When Elon Musk combined SolarCity Corp. with Tesla Motors Inc., he created an integrated renewable energy company. Not only can he sell solar panels to homes and businesses around the world, he can also sell them the batteries to store the power those panels produce. There’s just one problem. As Cassandra Sweet noted in the Wall Street Journal, Musk has to create a market where virtually none exists. In 2015, only about 450 U.S. homeowners installed batteries for storing homemade electricity.
True, the Federal Government offers incentives. But Musk will have to practice intentional imagination to identify the environments with built-in incentives for storing solar energy. One promising possibility—the garages of homes where there is already an electric vehicle. Often these vehicles need to be charged at night. A house with a south-facing roof will provide more than enough energy if there’s a way to store it.
More than? Yes. Direct current—the kind generated by solar cells and stored by batteries—creates a dividend. Unlike alternating current—the kind delivered by most utilities—direct current does not have to be “inverted” for use in batteries. Inversion itself takes energy, about 10% of what’s delivered. Have you ever noticed how the little black box on your phone charger is hot after it’s been plugged in? That heat is the energy that’s lost in converting the alternating current delivered by the utility (AC) into the direct current (DC) that can be stored in your phone’s battery.

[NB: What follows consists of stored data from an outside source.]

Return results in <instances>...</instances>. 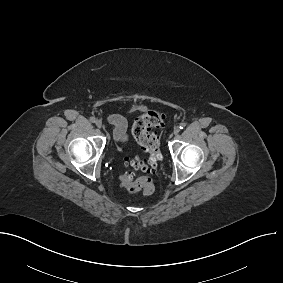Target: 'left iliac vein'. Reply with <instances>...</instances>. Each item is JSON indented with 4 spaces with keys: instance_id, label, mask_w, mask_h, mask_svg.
<instances>
[{
    "instance_id": "left-iliac-vein-1",
    "label": "left iliac vein",
    "mask_w": 283,
    "mask_h": 283,
    "mask_svg": "<svg viewBox=\"0 0 283 283\" xmlns=\"http://www.w3.org/2000/svg\"><path fill=\"white\" fill-rule=\"evenodd\" d=\"M179 131H180V129L178 127H176L173 132H174L175 135H177L179 133Z\"/></svg>"
}]
</instances>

If there’s no conversion to AC, that energy isn’t lost.
In addition to sidestepping the cost of inversion, creating an environment in which DC is generated, stored and used avoids transportation costs. For a typical utility and its typical customer, costs associated with generation represent less than half the total price of the product. Greater costs are incurred in transmission and distribution — miles and miles of wire and voltage regulators, along with the expense of constructing, maintaining and managing them.
Other environments could also benefit from DC. Think about the typical grocery store. Using chipped ice to keep produce and meat cool costs money. So most managers keep the store at a low temperature. A self-contained DC environment could provide air conditioning at a lower cost. And what about designing hospitals to use DC? They too could benefit from the dividend created by self-contained DC power systems.
And once homeowners have solar arrays on the roof and electric cars in the garage, it’s not a huge leap to imagine that they would want to expand that array so it can power their phones, readers, tablets and electronic games, not to mention their refrigerators, ranges and battery-driven lawn movers.
The social integration that undergirds the production, transportation and use of electricity has worked well in the past. Now, however, Mr. Musk has an opportunity to introduce a new, more efficient integration that will sidestep the costs of the current power grid. No doubt about it. Energy-intense environments will be much more efficient when they generate, use and store their own supplies of direct current power.